Problem to solve:
Here is the listing. Report each line in it that contains the string "input".

Data extract:
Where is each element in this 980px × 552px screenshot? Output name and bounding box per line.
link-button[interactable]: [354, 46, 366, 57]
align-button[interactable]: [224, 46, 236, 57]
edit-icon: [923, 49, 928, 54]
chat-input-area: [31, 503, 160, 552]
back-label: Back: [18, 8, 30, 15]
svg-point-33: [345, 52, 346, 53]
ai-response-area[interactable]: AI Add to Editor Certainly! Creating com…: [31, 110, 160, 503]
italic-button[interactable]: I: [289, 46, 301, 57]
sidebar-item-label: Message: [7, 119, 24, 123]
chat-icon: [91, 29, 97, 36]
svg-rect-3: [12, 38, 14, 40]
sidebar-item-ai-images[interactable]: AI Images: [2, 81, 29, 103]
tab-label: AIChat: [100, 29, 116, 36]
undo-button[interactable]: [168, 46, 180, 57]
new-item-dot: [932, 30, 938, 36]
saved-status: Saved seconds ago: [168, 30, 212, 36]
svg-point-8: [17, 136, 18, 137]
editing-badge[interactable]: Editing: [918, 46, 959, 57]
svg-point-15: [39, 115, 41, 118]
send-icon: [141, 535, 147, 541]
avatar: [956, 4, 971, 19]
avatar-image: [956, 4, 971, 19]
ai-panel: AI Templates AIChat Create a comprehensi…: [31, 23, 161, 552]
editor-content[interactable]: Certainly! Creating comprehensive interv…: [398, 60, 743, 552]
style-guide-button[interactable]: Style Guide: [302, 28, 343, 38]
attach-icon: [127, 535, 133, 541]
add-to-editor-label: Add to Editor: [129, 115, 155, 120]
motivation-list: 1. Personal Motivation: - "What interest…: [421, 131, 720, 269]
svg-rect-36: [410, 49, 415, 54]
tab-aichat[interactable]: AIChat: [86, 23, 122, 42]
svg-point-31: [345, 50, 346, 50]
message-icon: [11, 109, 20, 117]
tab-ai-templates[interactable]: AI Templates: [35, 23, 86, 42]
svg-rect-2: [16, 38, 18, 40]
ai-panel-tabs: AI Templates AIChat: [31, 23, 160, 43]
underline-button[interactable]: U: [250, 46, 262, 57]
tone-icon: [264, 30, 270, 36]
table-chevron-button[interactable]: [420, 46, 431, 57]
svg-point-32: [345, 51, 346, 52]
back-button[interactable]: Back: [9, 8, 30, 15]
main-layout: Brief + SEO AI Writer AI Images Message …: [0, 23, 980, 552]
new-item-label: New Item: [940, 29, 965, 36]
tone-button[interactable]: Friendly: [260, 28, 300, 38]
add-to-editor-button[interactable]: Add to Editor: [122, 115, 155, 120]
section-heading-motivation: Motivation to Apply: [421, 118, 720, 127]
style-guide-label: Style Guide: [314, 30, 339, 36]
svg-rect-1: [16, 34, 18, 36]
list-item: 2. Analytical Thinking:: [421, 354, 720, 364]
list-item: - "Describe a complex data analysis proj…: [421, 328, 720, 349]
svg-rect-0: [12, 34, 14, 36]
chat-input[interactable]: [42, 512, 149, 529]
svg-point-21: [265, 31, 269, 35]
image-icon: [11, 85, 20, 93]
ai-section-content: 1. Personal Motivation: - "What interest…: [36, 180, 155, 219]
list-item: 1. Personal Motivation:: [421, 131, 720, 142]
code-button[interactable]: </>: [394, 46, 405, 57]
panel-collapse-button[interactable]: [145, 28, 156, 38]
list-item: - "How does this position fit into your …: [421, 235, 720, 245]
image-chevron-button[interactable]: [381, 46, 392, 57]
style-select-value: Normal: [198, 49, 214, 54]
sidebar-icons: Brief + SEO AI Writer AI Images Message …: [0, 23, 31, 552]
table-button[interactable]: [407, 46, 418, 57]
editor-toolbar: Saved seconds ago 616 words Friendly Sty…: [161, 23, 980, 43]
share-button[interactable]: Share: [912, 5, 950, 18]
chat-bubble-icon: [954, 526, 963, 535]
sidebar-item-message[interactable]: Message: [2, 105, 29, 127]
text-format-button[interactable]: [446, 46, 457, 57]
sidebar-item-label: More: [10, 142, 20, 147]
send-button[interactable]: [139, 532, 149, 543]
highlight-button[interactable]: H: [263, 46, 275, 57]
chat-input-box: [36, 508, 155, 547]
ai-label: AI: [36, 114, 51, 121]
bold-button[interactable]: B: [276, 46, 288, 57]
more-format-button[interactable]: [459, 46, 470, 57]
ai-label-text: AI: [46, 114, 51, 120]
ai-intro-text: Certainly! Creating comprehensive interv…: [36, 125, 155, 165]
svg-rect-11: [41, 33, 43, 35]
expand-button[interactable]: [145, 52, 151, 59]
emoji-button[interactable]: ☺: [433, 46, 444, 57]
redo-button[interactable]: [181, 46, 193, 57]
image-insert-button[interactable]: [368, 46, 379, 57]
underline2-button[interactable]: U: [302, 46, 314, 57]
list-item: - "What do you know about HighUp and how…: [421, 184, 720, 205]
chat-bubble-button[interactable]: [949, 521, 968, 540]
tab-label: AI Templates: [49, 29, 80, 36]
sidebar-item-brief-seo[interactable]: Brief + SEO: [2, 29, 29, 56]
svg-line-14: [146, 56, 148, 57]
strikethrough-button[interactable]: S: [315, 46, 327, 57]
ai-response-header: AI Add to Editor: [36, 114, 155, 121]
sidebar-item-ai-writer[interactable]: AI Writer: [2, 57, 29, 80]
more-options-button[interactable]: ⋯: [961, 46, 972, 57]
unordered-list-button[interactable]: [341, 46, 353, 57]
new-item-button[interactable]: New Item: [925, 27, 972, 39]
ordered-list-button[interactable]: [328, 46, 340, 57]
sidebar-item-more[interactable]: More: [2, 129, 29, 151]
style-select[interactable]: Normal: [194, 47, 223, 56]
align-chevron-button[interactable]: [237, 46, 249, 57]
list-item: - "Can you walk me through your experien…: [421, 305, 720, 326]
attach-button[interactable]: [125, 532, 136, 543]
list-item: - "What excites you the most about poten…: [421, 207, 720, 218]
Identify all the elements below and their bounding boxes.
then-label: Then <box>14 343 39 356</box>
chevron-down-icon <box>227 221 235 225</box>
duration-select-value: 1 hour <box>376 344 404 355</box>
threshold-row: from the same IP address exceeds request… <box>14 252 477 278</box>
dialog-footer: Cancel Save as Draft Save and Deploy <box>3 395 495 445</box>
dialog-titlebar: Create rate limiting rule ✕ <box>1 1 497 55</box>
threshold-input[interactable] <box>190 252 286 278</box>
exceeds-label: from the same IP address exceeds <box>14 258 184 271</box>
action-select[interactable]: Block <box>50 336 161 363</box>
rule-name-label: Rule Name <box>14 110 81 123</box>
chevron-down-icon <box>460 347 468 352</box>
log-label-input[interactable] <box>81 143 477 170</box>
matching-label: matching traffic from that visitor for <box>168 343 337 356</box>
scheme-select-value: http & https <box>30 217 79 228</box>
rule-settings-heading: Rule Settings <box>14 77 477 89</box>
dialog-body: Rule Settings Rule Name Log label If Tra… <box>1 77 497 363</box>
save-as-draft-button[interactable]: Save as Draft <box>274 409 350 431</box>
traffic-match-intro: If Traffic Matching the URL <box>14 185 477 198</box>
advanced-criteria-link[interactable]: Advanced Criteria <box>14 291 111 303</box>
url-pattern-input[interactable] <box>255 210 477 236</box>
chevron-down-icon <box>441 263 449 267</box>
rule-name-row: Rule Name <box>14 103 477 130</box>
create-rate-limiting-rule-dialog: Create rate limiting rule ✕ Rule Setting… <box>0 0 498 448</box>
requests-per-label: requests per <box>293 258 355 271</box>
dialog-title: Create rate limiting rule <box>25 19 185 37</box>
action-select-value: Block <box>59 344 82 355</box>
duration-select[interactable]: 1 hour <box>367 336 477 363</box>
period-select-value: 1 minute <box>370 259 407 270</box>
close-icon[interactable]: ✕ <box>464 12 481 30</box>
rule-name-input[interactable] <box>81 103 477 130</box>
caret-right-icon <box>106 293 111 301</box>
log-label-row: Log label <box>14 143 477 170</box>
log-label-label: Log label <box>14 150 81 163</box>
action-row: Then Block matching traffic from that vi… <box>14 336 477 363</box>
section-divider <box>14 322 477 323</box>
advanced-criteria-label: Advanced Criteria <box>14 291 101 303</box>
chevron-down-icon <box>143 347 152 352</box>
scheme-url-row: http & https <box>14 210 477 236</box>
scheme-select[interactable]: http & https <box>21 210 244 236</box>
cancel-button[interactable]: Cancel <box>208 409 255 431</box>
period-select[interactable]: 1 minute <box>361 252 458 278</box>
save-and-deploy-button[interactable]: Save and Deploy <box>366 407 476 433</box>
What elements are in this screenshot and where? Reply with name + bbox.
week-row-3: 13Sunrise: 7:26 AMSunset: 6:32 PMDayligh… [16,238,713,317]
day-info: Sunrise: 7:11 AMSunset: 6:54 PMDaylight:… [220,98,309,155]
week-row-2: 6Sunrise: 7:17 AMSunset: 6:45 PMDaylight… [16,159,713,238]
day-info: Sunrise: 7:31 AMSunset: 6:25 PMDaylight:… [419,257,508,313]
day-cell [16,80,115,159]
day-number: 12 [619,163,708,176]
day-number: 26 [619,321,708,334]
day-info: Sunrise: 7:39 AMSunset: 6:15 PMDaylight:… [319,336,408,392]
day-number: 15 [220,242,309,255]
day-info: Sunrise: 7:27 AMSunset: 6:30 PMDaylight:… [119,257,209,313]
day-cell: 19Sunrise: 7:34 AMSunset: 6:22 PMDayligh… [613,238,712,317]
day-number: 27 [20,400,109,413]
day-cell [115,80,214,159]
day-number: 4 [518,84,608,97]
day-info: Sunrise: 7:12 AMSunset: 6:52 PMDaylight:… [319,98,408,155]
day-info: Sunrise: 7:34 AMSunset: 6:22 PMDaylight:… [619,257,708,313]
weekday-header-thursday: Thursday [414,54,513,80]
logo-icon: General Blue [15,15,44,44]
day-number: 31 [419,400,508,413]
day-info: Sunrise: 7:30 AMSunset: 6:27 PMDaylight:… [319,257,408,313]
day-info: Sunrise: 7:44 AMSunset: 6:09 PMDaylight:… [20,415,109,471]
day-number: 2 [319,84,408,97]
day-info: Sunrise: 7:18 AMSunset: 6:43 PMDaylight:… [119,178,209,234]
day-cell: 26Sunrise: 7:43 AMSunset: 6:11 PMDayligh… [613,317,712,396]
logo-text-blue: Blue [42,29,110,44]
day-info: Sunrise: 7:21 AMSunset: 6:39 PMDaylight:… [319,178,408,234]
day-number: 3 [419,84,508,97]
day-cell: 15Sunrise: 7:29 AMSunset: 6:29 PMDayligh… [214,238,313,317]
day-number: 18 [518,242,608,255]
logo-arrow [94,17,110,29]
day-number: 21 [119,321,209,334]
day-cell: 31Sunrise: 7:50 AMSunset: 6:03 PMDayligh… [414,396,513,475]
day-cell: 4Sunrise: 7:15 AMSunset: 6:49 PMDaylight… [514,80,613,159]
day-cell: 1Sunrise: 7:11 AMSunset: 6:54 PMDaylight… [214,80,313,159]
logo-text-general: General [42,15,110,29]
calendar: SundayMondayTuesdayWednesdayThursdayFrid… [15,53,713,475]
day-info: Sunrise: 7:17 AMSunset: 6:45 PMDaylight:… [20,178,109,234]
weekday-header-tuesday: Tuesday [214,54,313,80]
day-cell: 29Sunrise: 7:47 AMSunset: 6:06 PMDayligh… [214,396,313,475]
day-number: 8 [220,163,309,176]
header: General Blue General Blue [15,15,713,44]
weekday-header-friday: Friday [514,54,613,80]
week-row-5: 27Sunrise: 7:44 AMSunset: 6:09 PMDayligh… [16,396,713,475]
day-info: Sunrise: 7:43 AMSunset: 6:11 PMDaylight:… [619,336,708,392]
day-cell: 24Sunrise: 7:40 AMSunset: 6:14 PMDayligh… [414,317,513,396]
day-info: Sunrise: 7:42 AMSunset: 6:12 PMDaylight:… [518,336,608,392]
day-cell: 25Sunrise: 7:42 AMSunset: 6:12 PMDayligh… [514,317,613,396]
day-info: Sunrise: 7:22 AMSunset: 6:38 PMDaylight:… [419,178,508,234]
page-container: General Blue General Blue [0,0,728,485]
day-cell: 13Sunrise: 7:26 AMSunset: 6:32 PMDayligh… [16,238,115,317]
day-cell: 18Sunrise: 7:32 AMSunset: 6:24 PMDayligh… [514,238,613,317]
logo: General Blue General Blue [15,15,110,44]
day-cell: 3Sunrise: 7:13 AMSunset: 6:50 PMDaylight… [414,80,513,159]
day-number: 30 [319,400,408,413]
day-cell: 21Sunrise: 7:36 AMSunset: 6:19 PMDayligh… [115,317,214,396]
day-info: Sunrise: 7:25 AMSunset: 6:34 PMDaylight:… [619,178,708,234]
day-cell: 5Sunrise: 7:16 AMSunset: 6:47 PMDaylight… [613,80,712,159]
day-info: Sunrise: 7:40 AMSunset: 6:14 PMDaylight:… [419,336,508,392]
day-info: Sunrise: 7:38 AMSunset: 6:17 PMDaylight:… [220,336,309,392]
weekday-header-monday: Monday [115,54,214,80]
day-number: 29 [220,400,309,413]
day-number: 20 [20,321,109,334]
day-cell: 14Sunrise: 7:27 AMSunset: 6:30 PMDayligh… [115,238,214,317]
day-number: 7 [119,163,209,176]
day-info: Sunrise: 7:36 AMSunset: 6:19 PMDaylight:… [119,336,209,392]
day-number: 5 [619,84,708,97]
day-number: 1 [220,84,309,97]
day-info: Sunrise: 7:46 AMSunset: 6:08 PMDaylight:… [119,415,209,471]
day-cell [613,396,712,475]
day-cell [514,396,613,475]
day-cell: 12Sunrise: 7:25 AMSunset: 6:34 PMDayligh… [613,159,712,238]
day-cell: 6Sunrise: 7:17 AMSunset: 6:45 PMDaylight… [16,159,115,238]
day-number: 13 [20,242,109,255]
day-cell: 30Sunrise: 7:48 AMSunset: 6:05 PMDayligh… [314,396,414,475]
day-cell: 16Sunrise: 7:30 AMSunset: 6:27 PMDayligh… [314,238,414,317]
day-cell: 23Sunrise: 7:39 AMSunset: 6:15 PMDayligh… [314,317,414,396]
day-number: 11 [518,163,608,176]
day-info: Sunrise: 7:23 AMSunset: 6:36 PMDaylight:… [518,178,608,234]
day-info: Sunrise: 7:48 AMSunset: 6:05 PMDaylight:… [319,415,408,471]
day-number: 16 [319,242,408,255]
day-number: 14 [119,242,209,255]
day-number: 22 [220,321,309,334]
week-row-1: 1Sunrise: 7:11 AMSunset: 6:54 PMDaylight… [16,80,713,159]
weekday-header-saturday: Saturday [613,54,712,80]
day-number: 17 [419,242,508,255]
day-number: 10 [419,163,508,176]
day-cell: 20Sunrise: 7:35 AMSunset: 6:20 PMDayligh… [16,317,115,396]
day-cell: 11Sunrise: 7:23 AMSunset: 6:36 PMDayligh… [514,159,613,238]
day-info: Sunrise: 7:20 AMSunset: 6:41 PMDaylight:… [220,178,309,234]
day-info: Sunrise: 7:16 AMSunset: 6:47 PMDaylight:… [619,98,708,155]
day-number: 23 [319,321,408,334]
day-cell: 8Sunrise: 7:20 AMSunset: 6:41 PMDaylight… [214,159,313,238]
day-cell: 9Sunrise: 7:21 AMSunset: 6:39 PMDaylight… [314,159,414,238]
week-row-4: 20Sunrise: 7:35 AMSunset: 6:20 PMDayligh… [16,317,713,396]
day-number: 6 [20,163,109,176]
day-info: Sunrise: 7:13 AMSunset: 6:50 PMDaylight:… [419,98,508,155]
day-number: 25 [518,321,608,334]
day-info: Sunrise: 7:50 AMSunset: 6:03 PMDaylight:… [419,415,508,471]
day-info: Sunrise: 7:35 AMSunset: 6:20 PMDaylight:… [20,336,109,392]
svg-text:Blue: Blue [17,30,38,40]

Exercise answer:
chat-input-area: [31, 503, 160, 552]
chat-input[interactable]: [42, 512, 149, 529]
chat-input-box: [36, 508, 155, 547]
threshold-input[interactable] <box>190 252 286 278</box>
log-label-input[interactable] <box>81 143 477 170</box>
url-pattern-input[interactable] <box>255 210 477 236</box>
rule-name-input[interactable] <box>81 103 477 130</box>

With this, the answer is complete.